Which lines in the records below mention the word "Regarding"? Copy each one out.

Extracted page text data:

******************************

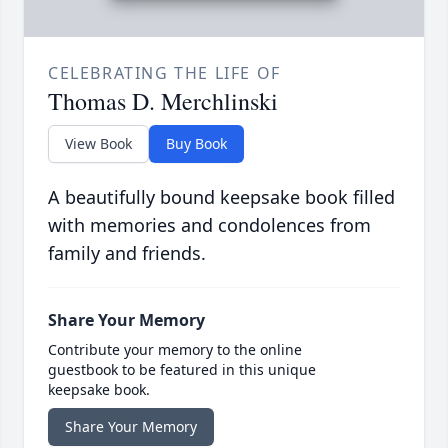
CELEBRATING THE LIFE OF
Thomas D. Merchlinski
View Book
Buy Book
A beautifully bound keepsake book filled
with memories and condolences from
family and friends.
Share Your Memory
Contribute your memory to the online
guestbook to be featured in this unique
keepsake book.
Share Your Memory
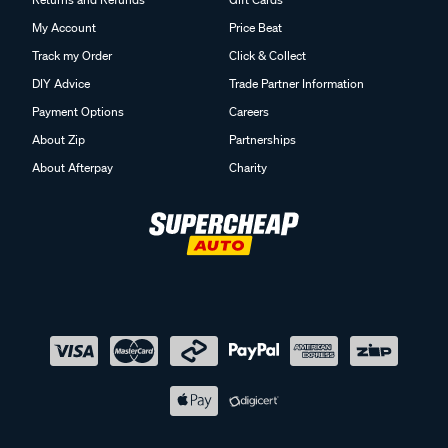
My Account
Price Beat
Track my Order
Click & Collect
DIY Advice
Trade Partner Information
Payment Options
Careers
About Zip
Partnerships
About Afterpay
Charity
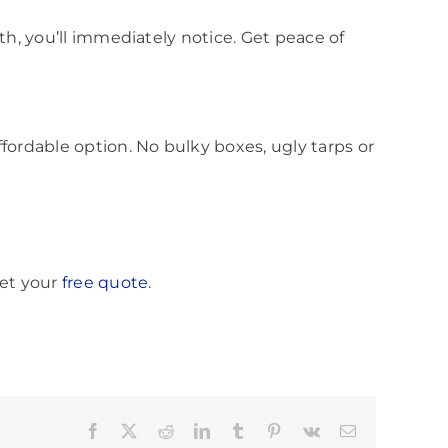
ith, you’ll immediately notice. Get peace of
fordable option. No bulky boxes, ugly tarps or
et your
free quote
.
Facebook
X
Reddit
LinkedIn
Tumblr
Pinterest
Vk
Email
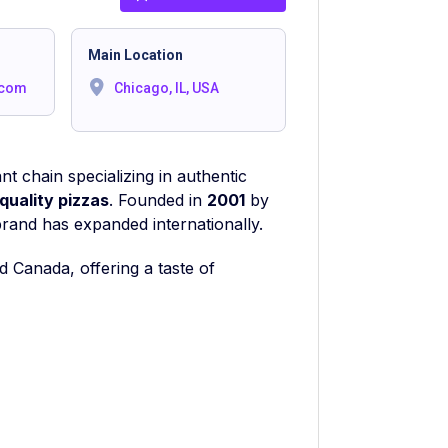
Main Location
.com
Chicago, IL, USA
t chain specializing in authentic
quality pizzas
. Founded in
2001
by
brand has expanded internationally.
d Canada, offering a taste of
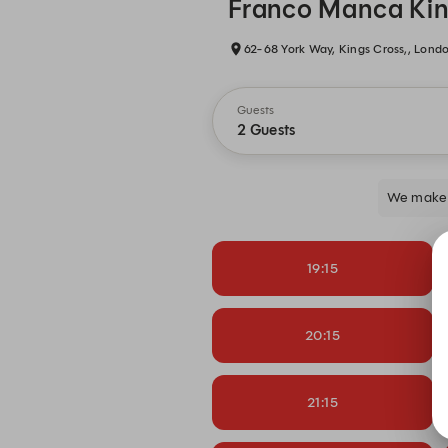
Franco Manca Kin
62-68 York Way, Kings Cross,, Lond
Guests
2 Guests
We make 
19:15
20:15
21:15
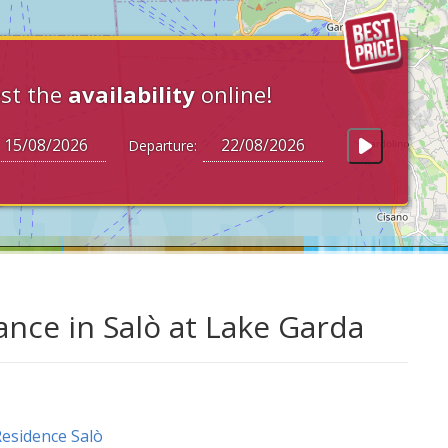
st the
availability
online!
Departure:
nce in Salò at Lake Garda
esidence Salò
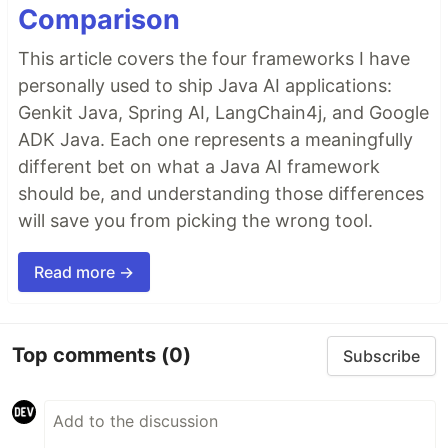
Comparison
This article covers the four frameworks I have
personally used to ship Java AI applications:
Genkit Java, Spring AI, LangChain4j, and Google
ADK Java. Each one represents a meaningfully
different bet on what a Java AI framework
should be, and understanding those differences
will save you from picking the wrong tool.
Read more →
Top comments
(0)
Subscribe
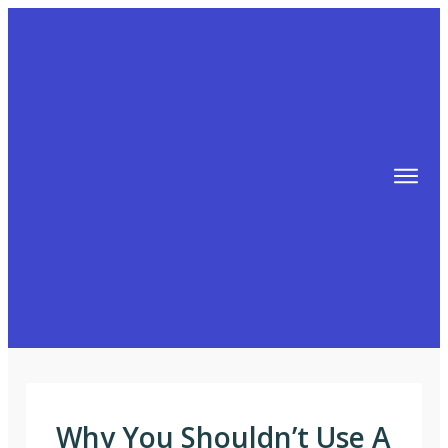
TIPS
FREE TRAINING!
ABOUT MIKE
BLOG
AFFILIATE MARKETING MACHINE
Why You Shouldn’t Use A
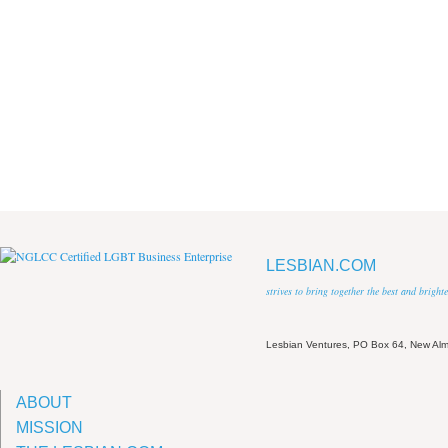
LESBIAN.COM
strives to bring together the best and brigh
Lesbian Ventures, PO Box 64, New A
ABOUT
MISSION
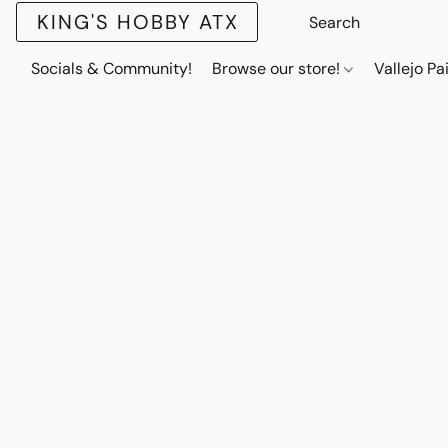
KING'S HOBBY ATX
Socials & Community!
Browse our store!
Vallejo Pa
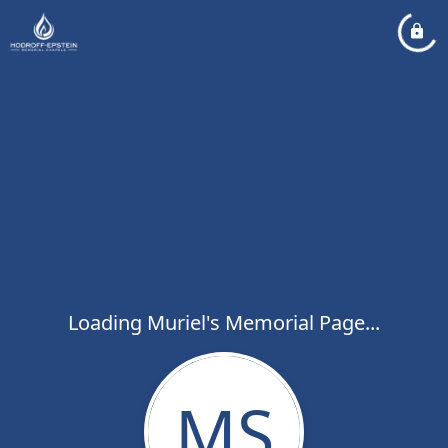
Loading Muriel's Memorial Page...
MS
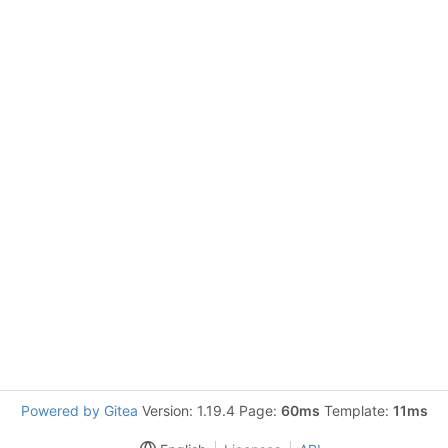
Powered by Gitea
Version: 1.19.4 Page:
60ms
Template:
11ms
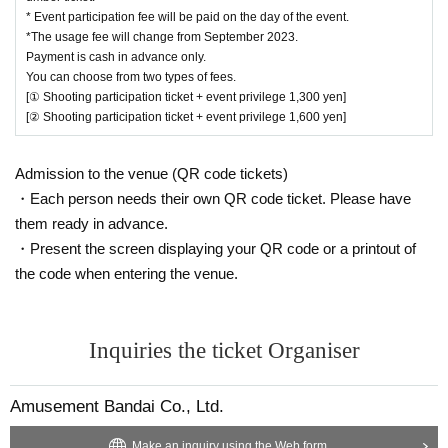
Please sit in the space with the same number
* Event participation fee will be paid on the day of the event.
*The usage fee will change from September 2023.
as the Reference number ticket.
Payment is cash in advance only.
-
For each Reference number ticket, ①
Shoot o
You can choose from two types of fees.
[① Shooting participation ticket + event privilege 1,300 yen]
nly the hero ② Shoot yourself and the hero
[② Shooting participation ticket + event privilege 1,600 yen]
You can take one shot each.
・ Both photos and videos can be taken. Regarding videos, SNS uploading i
Admission to the venue (QR code tickets)
s prohibited.
・Each person needs their own QR code ticket. Please have
・ Please be considerate of the reflection of customers around you when pos
them ready in advance.
ting photos.
・Present the screen displaying your QR code or a printout of
the code when entering the venue.
[Regarding reception / payment / admission on the day]
On the day of the event, please pay at the shopping register ① between 15:0
0 and 16:30.
At that time, please also post the QR code screen (We will give you a Referen
Inquiries the ticket Organiser
ce number ticket and benefits after payment is completed)
・Payment is cash only.
Amusement Bandai Co., Ltd.
・You can choose from two types of fees.
① 1,300 yen (tax included) per person: with event benefits
Make an inquiry using the Web form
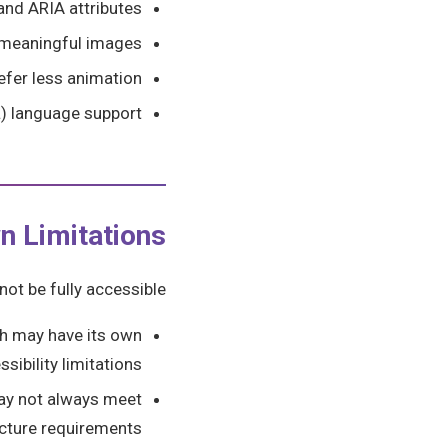
and ARIA attributes
ll meaningful images
fer less animation
L) language support
n Limitations
ot be fully accessible:
ch may have its own
ssibility limitations
ay not always meet
ucture requirements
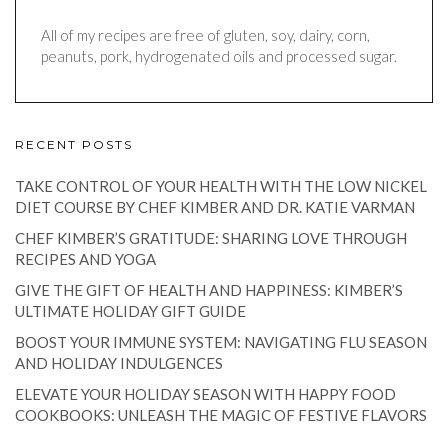
All of my recipes are free of gluten, soy, dairy, corn,
peanuts, pork, hydrogenated oils and processed sugar.
RECENT POSTS
TAKE CONTROL OF YOUR HEALTH WITH THE LOW NICKEL
DIET COURSE BY CHEF KIMBER AND DR. KATIE VARMAN
CHEF KIMBER’S GRATITUDE: SHARING LOVE THROUGH
RECIPES AND YOGA
GIVE THE GIFT OF HEALTH AND HAPPINESS: KIMBER’S
ULTIMATE HOLIDAY GIFT GUIDE
BOOST YOUR IMMUNE SYSTEM: NAVIGATING FLU SEASON
AND HOLIDAY INDULGENCES
ELEVATE YOUR HOLIDAY SEASON WITH HAPPY FOOD
COOKBOOKS: UNLEASH THE MAGIC OF FESTIVE FLAVORS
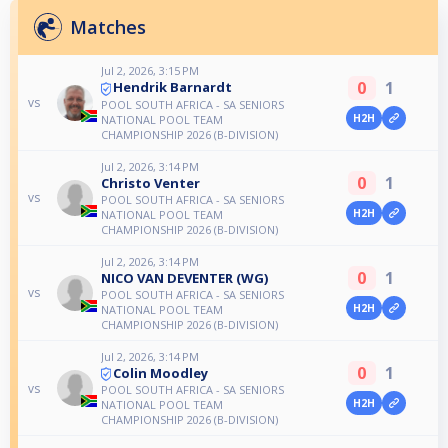
Matches
Jul 2, 2026, 3:15 PM
0
1
Hendrik Barnardt
vs
POOL SOUTH AFRICA - SA SENIORS
H2H
NATIONAL POOL TEAM
CHAMPIONSHIP 2026 (B-DIVISION)
Jul 2, 2026, 3:14 PM
0
1
Christo Venter
vs
POOL SOUTH AFRICA - SA SENIORS
H2H
NATIONAL POOL TEAM
CHAMPIONSHIP 2026 (B-DIVISION)
Jul 2, 2026, 3:14 PM
0
1
NICO VAN DEVENTER (WG)
vs
POOL SOUTH AFRICA - SA SENIORS
H2H
NATIONAL POOL TEAM
CHAMPIONSHIP 2026 (B-DIVISION)
Jul 2, 2026, 3:14 PM
0
1
Colin Moodley
vs
POOL SOUTH AFRICA - SA SENIORS
H2H
NATIONAL POOL TEAM
CHAMPIONSHIP 2026 (B-DIVISION)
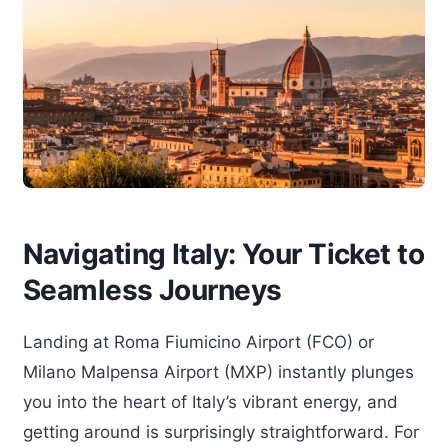
Navigating Italy: Your Ticket to
Seamless Journeys
Landing at Roma Fiumicino Airport (FCO) or
Milano Malpensa Airport (MXP) instantly plunges
you into the heart of Italy’s vibrant energy, and
getting around is surprisingly straightforward. For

******************************

* **Written solution**:
・ Both photos and videos can be taken. Regarding videos, SNS uploading i
[Regarding reception / payment / admission on the day]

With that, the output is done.